Notation for hybridization is the following:
s - all bonds of atom are single
d - atom has one double bond and others are single
t - atom has one triple or two double bonds and other are single
a - atom is in aromatic ring
[C;D2;r6;Za] - carbon atom has 2 neighbors, it is the part of six-atoms ring, and it is in aromatic ring.
[14N;D1;H0;Zs] - nitrogen atom (isotope 14) has one neighbor, it isn’t bonded with hydrogen atoms, and it has s hybridization

Signatures for CGRContainer include only radical state marks (*) additionally to common SMILES notation.

Atoms in the QueryCGRContainer are represented in the following way:
[isotope;element_symbol;stereo state;h1>h2n1>n2;radical state;charge].

h1 means hybridization in reactant atom, h2 - hybridization in product atom, n1 means number of neighbors in reactant atom, n2 - in product atom.

[.>-][C;s>s0>1;*] - single bond formation and carbon atom, for which s hybridization is kept in reaction, and number of neighbors changed from 0 to 1; it is radical

Molecules comparable and hashable

Comparison of MoleculeContainer is based on its signatures. Moreover, since strings in Python are hashable, MoleculeContaier also hashable.
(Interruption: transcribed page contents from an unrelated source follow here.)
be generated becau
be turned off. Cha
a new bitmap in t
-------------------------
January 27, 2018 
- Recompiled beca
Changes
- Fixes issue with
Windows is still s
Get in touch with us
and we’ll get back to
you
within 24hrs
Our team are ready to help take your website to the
NOTE: MoleculeContainer can be changed. This can lead to unobvious behavior of the sets and dictionaries in which these molecules were placed before the change. Avoid changing molecules (standardize, aromatize, hydrogens and atoms/bonds changes) placed inside sets and dictionaries.
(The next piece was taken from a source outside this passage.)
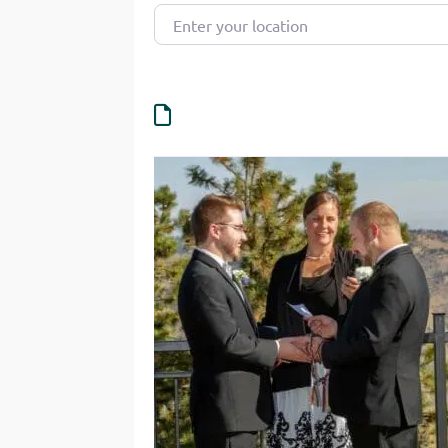
Enter your location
m1 != m2 # different molecules
m7 == m11 # copy of the same molecule
m7 is m11  # this is not same objects!
# Simplest way to exclude duplicated structures
len({m1, m2, m7, m11}) == 3 # create set of unique molecules. Only 3 of them were different.

2.2. Reaction signatures

ReactionContainer has its signature. Signature is SMIRKS string in which molecules of reactants, reagents, products presented in canonical order.

API is the same as for molecules


Get reaction signature with mapping:

print(f'f-string: {r1:m}')
print('format method: {:m}'.format(r1))
print('format function: ', format(r1, "m"))
f-string: [C:5]([C:6](=[O:9])[OH:10])(=[O:7])[OH:8].[CH2:11]([CH3:12])[O-:2].[CH2:4]([OH:1])[CH3:3]>>[O:1]([CH2:4][CH3:3])[C:6]([C:5]([O:2][CH2:11][CH3:12])=[O:7])=[O:9]
format method: [C:5]([C:6](=[O:9])[OH:10])(=[O:7])[OH:8].[CH2:11]([CH3:12])[O-:2].[CH2:4]([OH:1])[CH3:3]>>[O:1]([CH2:4][CH3:3])[C:6]([C:5]([O:2][CH2:11][CH3:12])=[O:7])=[O:9]
format function:  [C:5]([C:6](=[O:9])[OH:10])(=[O:7])[OH:8].[CH2:11]([CH3:12])[O-:2].[CH2:4]([OH:1])[CH3:3]>>[O:1]([CH2:4][CH3:3])[C:6]([C:5]([O:2][CH2:11][CH3:12])=[O:7])=[O:9]

2.3. CGR signature

CGRContainer have its signature. Signatures is SMIRKS-like strings where dynamic bond labels and dynamic atoms are also specified within squared brackets, so not only atoms but bonds could be written in brackets if a bond has complex parameters. Dynamic bonds in CGR have special label representing changes in bond orders. Dynamic atom corresponds to a change of formal charge or radical state of atom in reaction. Their labels are also given in brackets, including the atom symbol and text keys for atomic property in reactant and product, separated by symbol >. For a neutral atom A gaining a positive charge +n in reaction dynamic atom will be encoded as [A0>+n]. In case of charges +1 and -1, the number 1 is omitted. Properties for charges and radicals may be combined consecutively within one pair of brackets, e.g. [A0>-^>*] stands for an atom which becomes an anion-radical.